=== INSTRUCTIONS TO FOLLOW ===
Omit every picture, then give all the entries again exactly.

==== GIVEN RECORDS ====

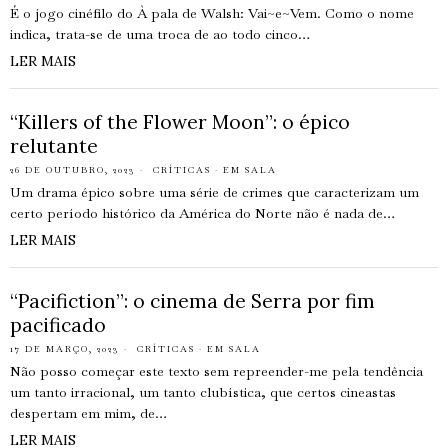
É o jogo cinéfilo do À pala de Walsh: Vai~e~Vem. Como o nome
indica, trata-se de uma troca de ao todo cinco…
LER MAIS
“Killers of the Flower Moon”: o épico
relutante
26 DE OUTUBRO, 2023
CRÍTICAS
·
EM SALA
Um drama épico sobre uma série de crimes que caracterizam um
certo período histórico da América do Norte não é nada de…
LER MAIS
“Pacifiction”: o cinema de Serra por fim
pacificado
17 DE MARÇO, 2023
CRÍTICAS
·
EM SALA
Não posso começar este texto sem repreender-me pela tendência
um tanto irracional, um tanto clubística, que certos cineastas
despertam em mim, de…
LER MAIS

====

=== SOLUTION BELOW ===
É o jogo cinéfilo do À pala de Walsh: Vai~e~Vem. Como o nome
indica, trata-se de uma troca de ao todo cinco…
LER MAIS
“Killers of the Flower Moon”: o épico
relutante
26 DE OUTUBRO, 2023
CRÍTICAS
·
EM SALA
Um drama épico sobre uma série de crimes que caracterizam um
certo período histórico da América do Norte não é nada de…
LER MAIS
“Pacifiction”: o cinema de Serra por fim
pacificado
17 DE MARÇO, 2023
CRÍTICAS
·
EM SALA
Não posso começar este texto sem repreender-me pela tendência
um tanto irracional, um tanto clubística, que certos cineastas
despertam em mim, de…
LER MAIS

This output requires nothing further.